Source material section start

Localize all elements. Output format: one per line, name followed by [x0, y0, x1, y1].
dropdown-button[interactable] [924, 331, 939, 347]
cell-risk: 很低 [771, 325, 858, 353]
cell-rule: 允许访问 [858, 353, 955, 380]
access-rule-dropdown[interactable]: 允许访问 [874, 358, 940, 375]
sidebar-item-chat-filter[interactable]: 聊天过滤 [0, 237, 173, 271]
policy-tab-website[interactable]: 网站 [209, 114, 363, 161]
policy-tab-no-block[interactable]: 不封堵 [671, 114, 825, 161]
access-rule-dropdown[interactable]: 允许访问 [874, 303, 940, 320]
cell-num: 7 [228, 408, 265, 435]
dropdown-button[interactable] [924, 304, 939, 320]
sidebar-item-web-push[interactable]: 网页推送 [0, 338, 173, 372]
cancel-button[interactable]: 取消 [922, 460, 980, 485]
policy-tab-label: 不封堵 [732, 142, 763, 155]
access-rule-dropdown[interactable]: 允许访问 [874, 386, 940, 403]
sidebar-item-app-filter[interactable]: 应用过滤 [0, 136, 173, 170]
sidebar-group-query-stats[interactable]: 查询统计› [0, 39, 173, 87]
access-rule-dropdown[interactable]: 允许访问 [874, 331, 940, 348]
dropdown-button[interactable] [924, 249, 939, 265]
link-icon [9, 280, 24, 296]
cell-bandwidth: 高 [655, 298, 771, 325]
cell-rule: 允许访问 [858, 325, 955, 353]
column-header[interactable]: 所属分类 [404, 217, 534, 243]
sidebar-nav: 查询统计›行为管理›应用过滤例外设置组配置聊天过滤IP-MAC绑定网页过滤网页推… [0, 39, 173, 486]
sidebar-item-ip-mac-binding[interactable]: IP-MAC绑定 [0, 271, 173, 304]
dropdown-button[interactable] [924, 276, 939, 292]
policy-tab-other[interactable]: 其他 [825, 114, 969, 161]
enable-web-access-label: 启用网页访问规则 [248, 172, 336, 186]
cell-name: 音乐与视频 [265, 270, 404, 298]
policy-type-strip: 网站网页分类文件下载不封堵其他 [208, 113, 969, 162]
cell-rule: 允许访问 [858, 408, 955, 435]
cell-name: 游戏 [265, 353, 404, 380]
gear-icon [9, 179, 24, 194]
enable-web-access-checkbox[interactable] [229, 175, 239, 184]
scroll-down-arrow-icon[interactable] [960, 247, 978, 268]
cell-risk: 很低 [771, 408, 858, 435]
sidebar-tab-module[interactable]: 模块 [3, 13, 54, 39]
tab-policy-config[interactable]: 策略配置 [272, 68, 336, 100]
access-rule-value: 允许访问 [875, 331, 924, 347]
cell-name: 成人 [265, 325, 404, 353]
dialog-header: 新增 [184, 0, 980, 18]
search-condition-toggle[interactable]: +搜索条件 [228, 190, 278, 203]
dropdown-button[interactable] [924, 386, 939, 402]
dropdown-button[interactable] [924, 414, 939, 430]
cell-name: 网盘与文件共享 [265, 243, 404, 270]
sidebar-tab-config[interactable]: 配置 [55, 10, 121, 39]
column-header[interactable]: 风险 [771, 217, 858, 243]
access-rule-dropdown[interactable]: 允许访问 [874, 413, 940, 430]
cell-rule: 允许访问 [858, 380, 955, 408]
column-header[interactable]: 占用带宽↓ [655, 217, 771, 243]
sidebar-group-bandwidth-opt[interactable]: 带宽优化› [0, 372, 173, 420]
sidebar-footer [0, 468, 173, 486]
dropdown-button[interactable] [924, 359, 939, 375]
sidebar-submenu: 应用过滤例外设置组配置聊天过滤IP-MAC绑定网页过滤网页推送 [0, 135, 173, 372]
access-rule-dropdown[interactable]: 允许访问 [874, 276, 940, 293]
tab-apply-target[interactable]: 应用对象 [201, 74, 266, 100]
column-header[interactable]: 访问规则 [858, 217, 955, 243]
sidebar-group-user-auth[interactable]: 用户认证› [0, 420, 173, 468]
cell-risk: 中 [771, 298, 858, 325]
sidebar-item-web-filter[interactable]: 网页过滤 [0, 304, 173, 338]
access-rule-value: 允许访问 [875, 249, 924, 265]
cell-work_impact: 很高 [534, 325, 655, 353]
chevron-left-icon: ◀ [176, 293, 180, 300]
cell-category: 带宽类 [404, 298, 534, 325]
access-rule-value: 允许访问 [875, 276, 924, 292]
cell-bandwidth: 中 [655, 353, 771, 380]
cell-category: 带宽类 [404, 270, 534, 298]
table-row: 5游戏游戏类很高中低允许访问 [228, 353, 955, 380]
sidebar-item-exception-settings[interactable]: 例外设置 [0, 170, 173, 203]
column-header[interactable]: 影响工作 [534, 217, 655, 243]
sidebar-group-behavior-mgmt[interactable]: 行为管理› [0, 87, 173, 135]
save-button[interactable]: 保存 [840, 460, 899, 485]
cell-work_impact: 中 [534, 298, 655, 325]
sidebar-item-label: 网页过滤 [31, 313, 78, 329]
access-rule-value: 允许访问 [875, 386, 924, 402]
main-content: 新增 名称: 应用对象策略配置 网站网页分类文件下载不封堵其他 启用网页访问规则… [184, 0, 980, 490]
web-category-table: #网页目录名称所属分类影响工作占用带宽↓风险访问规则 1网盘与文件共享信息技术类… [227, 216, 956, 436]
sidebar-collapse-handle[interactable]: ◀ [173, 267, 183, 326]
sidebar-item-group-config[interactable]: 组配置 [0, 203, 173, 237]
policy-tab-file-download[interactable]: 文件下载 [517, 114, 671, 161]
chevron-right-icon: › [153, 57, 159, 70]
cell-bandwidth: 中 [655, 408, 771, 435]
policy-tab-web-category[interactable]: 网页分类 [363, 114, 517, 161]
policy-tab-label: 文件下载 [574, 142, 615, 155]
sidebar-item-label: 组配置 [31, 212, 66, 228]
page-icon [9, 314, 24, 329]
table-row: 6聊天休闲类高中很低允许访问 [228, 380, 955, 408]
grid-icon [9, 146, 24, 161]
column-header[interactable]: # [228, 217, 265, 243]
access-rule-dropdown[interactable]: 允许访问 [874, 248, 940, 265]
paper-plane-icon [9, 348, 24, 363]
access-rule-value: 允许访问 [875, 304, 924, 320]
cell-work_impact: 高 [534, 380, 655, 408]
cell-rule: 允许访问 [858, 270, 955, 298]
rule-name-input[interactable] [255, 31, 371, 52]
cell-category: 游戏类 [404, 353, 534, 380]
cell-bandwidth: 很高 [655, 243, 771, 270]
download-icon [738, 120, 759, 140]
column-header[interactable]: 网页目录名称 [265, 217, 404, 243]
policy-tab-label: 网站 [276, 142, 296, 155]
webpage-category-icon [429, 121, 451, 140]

Source material section end

:: Aim of the task ::
Write out every entry again, exactly as it appears.

:: Solution for this exercise ::
Localize all elements. Output format: one per line, name followed by [x0, y0, x1, y1].
dropdown-button[interactable] [924, 331, 939, 347]
cell-risk: 很低 [771, 325, 858, 353]
cell-rule: 允许访问 [858, 353, 955, 380]
access-rule-dropdown[interactable]: 允许访问 [874, 358, 940, 375]
sidebar-item-chat-filter[interactable]: 聊天过滤 [0, 237, 173, 271]
policy-tab-website[interactable]: 网站 [209, 114, 363, 161]
policy-tab-no-block[interactable]: 不封堵 [671, 114, 825, 161]
access-rule-dropdown[interactable]: 允许访问 [874, 303, 940, 320]
cell-num: 7 [228, 408, 265, 435]
dropdown-button[interactable] [924, 304, 939, 320]
sidebar-item-web-push[interactable]: 网页推送 [0, 338, 173, 372]
cancel-button[interactable]: 取消 [922, 460, 980, 485]
policy-tab-label: 不封堵 [732, 142, 763, 155]
access-rule-dropdown[interactable]: 允许访问 [874, 386, 940, 403]
sidebar-item-app-filter[interactable]: 应用过滤 [0, 136, 173, 170]
sidebar-group-query-stats[interactable]: 查询统计› [0, 39, 173, 87]
access-rule-dropdown[interactable]: 允许访问 [874, 331, 940, 348]
dropdown-button[interactable] [924, 249, 939, 265]
link-icon [9, 280, 24, 296]
cell-bandwidth: 高 [655, 298, 771, 325]
cell-rule: 允许访问 [858, 325, 955, 353]
column-header[interactable]: 所属分类 [404, 217, 534, 243]
sidebar-nav: 查询统计›行为管理›应用过滤例外设置组配置聊天过滤IP-MAC绑定网页过滤网页推… [0, 39, 173, 486]
sidebar-item-ip-mac-binding[interactable]: IP-MAC绑定 [0, 271, 173, 304]
dropdown-button[interactable] [924, 276, 939, 292]
policy-tab-other[interactable]: 其他 [825, 114, 969, 161]
enable-web-access-label: 启用网页访问规则 [248, 172, 336, 186]
cell-name: 音乐与视频 [265, 270, 404, 298]
policy-type-strip: 网站网页分类文件下载不封堵其他 [208, 113, 969, 162]
cell-rule: 允许访问 [858, 408, 955, 435]
cell-name: 游戏 [265, 353, 404, 380]
gear-icon [9, 179, 24, 194]
enable-web-access-checkbox[interactable] [229, 175, 239, 184]
scroll-down-arrow-icon[interactable] [960, 247, 978, 268]
cell-risk: 很低 [771, 408, 858, 435]
sidebar-tab-module[interactable]: 模块 [3, 13, 54, 39]
tab-policy-config[interactable]: 策略配置 [272, 68, 336, 100]
access-rule-value: 允许访问 [875, 331, 924, 347]
cell-name: 成人 [265, 325, 404, 353]
dialog-header: 新增 [184, 0, 980, 18]
search-condition-toggle[interactable]: +搜索条件 [228, 190, 278, 203]
dropdown-button[interactable] [924, 386, 939, 402]
dropdown-button[interactable] [924, 414, 939, 430]
cell-name: 网盘与文件共享 [265, 243, 404, 270]
sidebar-tab-config[interactable]: 配置 [55, 10, 121, 39]
column-header[interactable]: 风险 [771, 217, 858, 243]
access-rule-dropdown[interactable]: 允许访问 [874, 413, 940, 430]
cell-rule: 允许访问 [858, 380, 955, 408]
column-header[interactable]: 占用带宽↓ [655, 217, 771, 243]
sidebar-group-bandwidth-opt[interactable]: 带宽优化› [0, 372, 173, 420]
sidebar-footer [0, 468, 173, 486]
dropdown-button[interactable] [924, 359, 939, 375]
sidebar-submenu: 应用过滤例外设置组配置聊天过滤IP-MAC绑定网页过滤网页推送 [0, 135, 173, 372]
access-rule-dropdown[interactable]: 允许访问 [874, 276, 940, 293]
tab-apply-target[interactable]: 应用对象 [201, 74, 266, 100]
column-header[interactable]: 访问规则 [858, 217, 955, 243]
sidebar-group-user-auth[interactable]: 用户认证› [0, 420, 173, 468]
cell-risk: 中 [771, 298, 858, 325]
sidebar-item-web-filter[interactable]: 网页过滤 [0, 304, 173, 338]
access-rule-value: 允许访问 [875, 249, 924, 265]
cell-work_impact: 很高 [534, 325, 655, 353]
chevron-left-icon: ◀ [176, 293, 180, 300]
cell-category: 带宽类 [404, 298, 534, 325]
access-rule-value: 允许访问 [875, 276, 924, 292]
cell-bandwidth: 中 [655, 353, 771, 380]
cell-category: 带宽类 [404, 270, 534, 298]
table-row: 5游戏游戏类很高中低允许访问 [228, 353, 955, 380]
sidebar-item-exception-settings[interactable]: 例外设置 [0, 170, 173, 203]
column-header[interactable]: 影响工作 [534, 217, 655, 243]
sidebar-group-behavior-mgmt[interactable]: 行为管理› [0, 87, 173, 135]
save-button[interactable]: 保存 [840, 460, 899, 485]
cell-work_impact: 中 [534, 298, 655, 325]
sidebar-item-label: 网页过滤 [31, 313, 78, 329]
access-rule-value: 允许访问 [875, 386, 924, 402]
main-content: 新增 名称: 应用对象策略配置 网站网页分类文件下载不封堵其他 启用网页访问规则… [184, 0, 980, 490]
web-category-table: #网页目录名称所属分类影响工作占用带宽↓风险访问规则 1网盘与文件共享信息技术类… [227, 216, 956, 436]
sidebar-collapse-handle[interactable]: ◀ [173, 267, 183, 326]
sidebar-item-group-config[interactable]: 组配置 [0, 203, 173, 237]
policy-tab-file-download[interactable]: 文件下载 [517, 114, 671, 161]
chevron-right-icon: › [153, 57, 159, 70]
cell-bandwidth: 中 [655, 408, 771, 435]
policy-tab-web-category[interactable]: 网页分类 [363, 114, 517, 161]
policy-tab-label: 文件下载 [574, 142, 615, 155]
sidebar-item-label: 组配置 [31, 212, 66, 228]
page-icon [9, 314, 24, 329]
table-row: 6聊天休闲类高中很低允许访问 [228, 380, 955, 408]
grid-icon [9, 146, 24, 161]
column-header[interactable]: # [228, 217, 265, 243]
access-rule-dropdown[interactable]: 允许访问 [874, 248, 940, 265]
paper-plane-icon [9, 348, 24, 363]
access-rule-value: 允许访问 [875, 304, 924, 320]
cell-work_impact: 高 [534, 380, 655, 408]
cell-rule: 允许访问 [858, 270, 955, 298]
rule-name-input[interactable] [255, 31, 371, 52]
cell-category: 游戏类 [404, 353, 534, 380]
cell-bandwidth: 很高 [655, 243, 771, 270]
download-icon [738, 120, 759, 140]
column-header[interactable]: 网页目录名称 [265, 217, 404, 243]
policy-tab-label: 网站 [276, 142, 296, 155]
webpage-category-icon [429, 121, 451, 140]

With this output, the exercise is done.